__Assignment__
If an entry contains a picture, leave the picture out and reproduce everything else in the records below exactly.

__Data to examine__

++++++

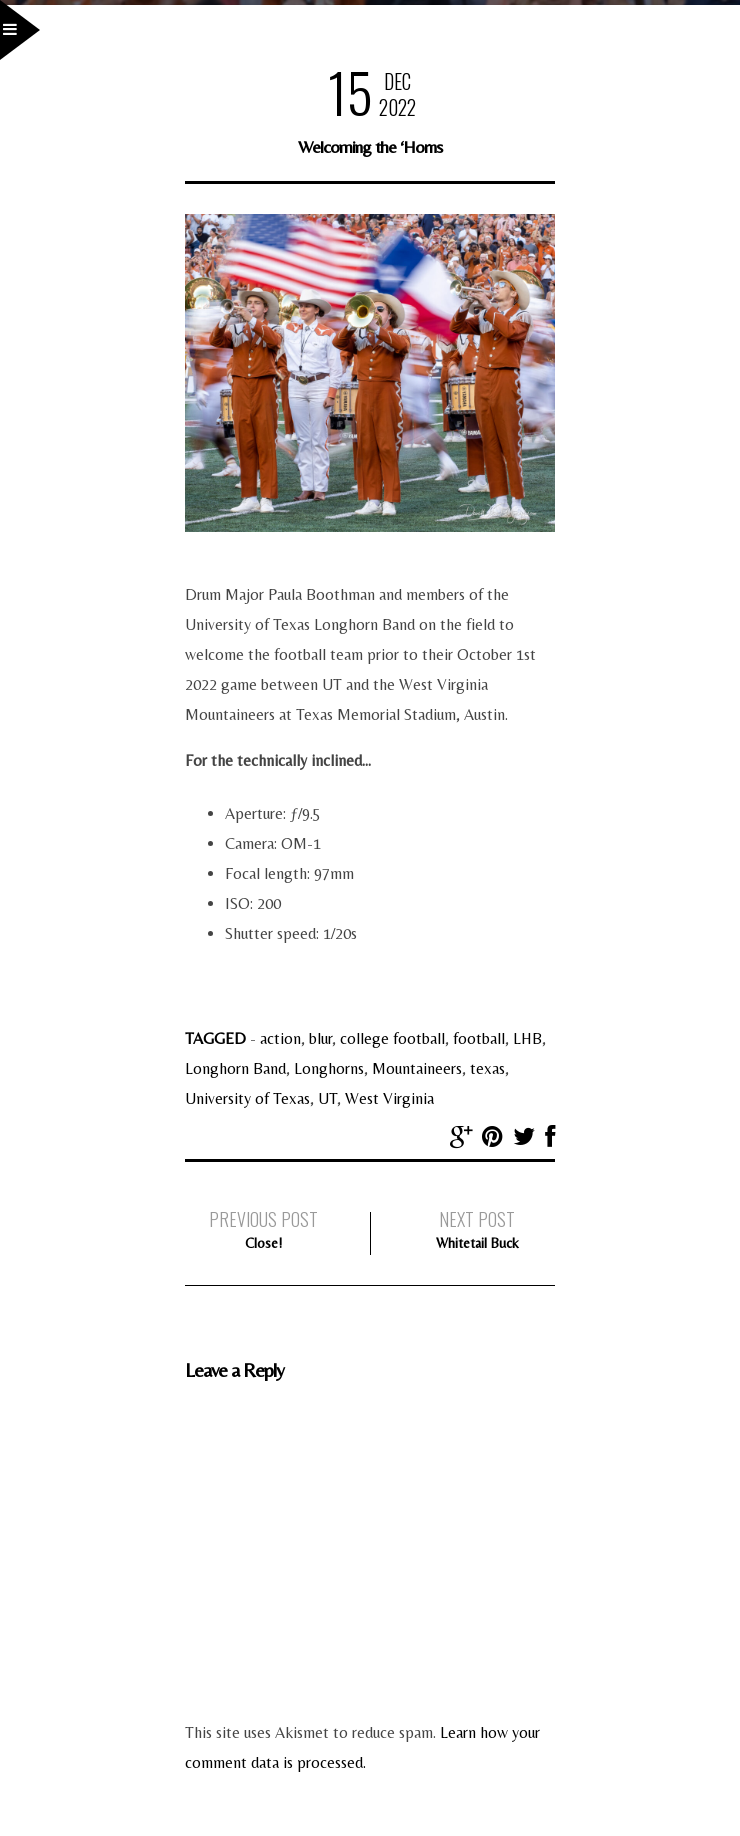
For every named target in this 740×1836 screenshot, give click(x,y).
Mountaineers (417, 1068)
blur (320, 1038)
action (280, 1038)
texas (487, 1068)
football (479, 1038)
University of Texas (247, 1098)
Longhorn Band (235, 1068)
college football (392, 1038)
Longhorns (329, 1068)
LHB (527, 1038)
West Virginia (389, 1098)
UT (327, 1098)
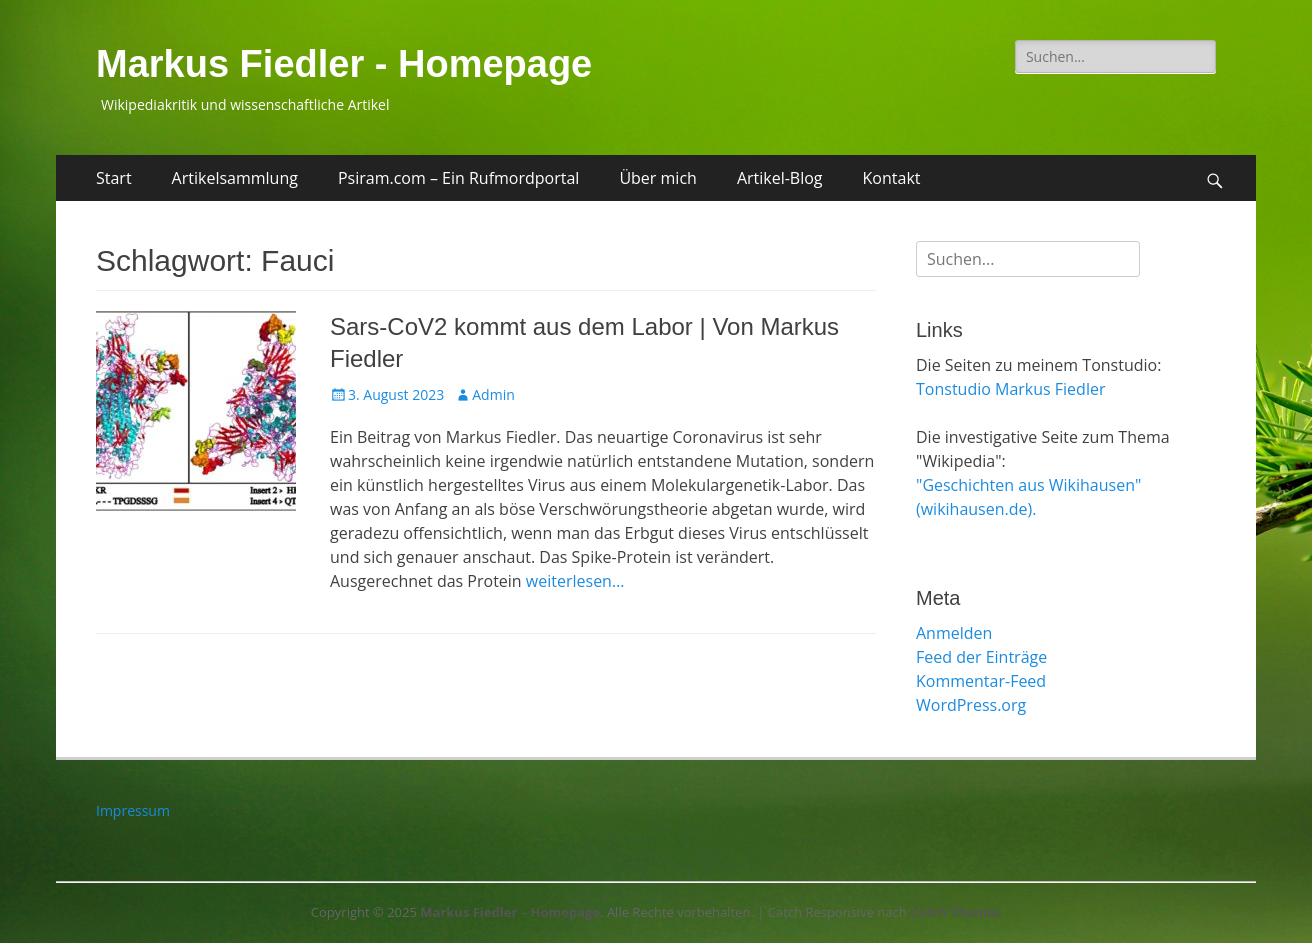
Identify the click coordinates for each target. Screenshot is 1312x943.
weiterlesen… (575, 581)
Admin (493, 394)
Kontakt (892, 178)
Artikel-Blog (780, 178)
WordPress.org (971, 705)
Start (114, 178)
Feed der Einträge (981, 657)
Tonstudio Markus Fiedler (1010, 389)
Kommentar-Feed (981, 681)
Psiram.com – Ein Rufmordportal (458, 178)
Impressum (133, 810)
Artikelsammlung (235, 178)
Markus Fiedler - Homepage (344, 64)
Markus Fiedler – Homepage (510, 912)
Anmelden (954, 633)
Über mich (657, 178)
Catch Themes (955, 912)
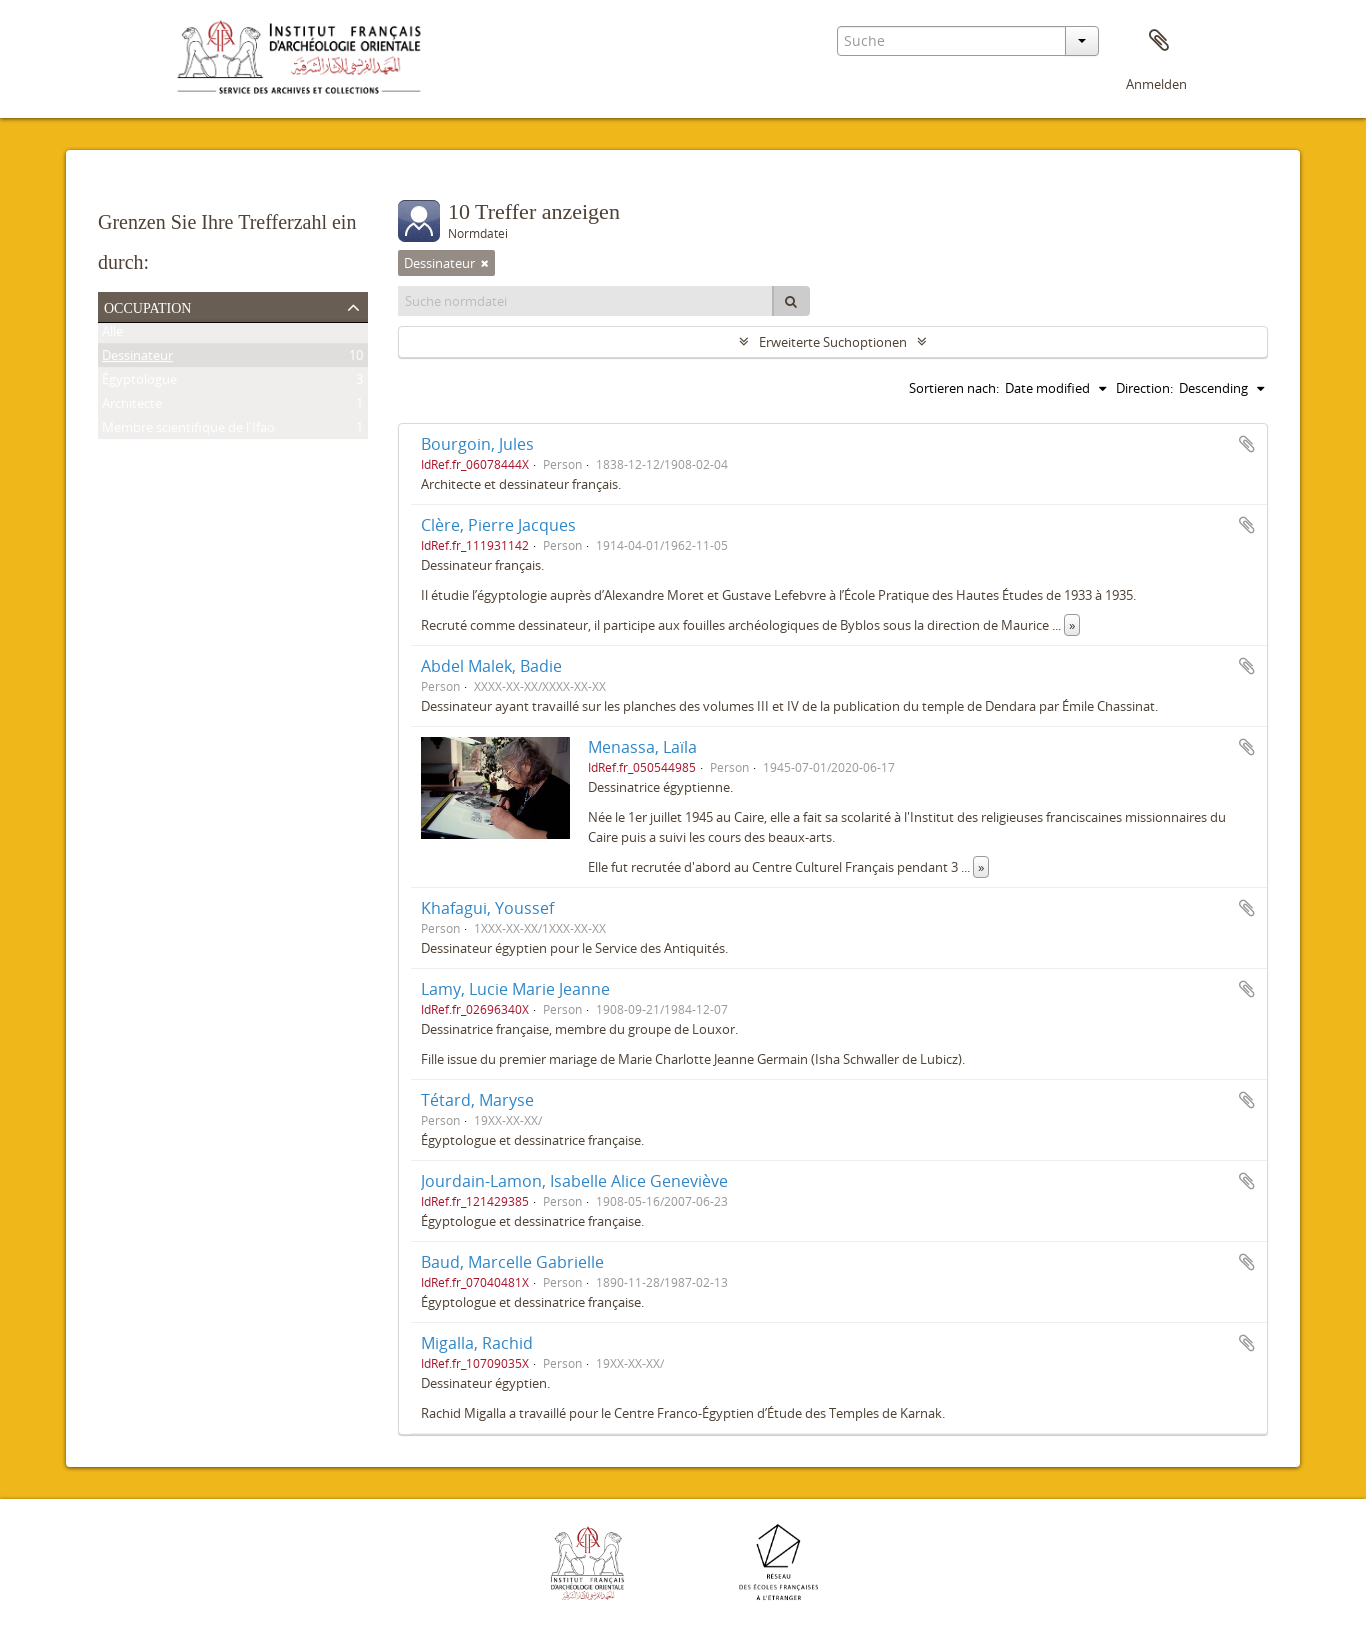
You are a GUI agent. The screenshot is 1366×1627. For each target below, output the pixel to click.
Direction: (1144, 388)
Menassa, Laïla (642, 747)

++++++

__Written solution__
For every named target in this 740×1836 screenshot, give click(x,y).
Mountaineers (417, 1068)
blur (320, 1038)
action (280, 1038)
texas (487, 1068)
football (479, 1038)
University of Texas (247, 1098)
Longhorn Band (235, 1068)
college football (392, 1038)
Longhorns (329, 1068)
LHB (527, 1038)
West Virginia (389, 1098)
UT (327, 1098)
Identify the click coordinates for each target. Screenshot is 1312x943.
weiterlesen… (575, 581)
Admin (493, 394)
Kontakt (892, 178)
Artikel-Blog (780, 178)
WordPress.org (971, 705)
Start (114, 178)
Feed der Einträge (981, 657)
Tonstudio Markus Fiedler (1010, 389)
Kommentar-Feed (981, 681)
Psiram.com – Ein Rufmordportal (458, 178)
Impressum (133, 810)
Artikelsammlung (235, 178)
Markus Fiedler - Homepage (344, 64)
Markus Fiedler – Homepage (510, 912)
Anmelden (954, 633)
Über mich (657, 178)
Catch Themes (955, 912)
You are a GUI agent. The screenshot is 1366×1627. For each target below, output the pixel to click.
Direction: (1144, 388)
Menassa, Laïla (642, 747)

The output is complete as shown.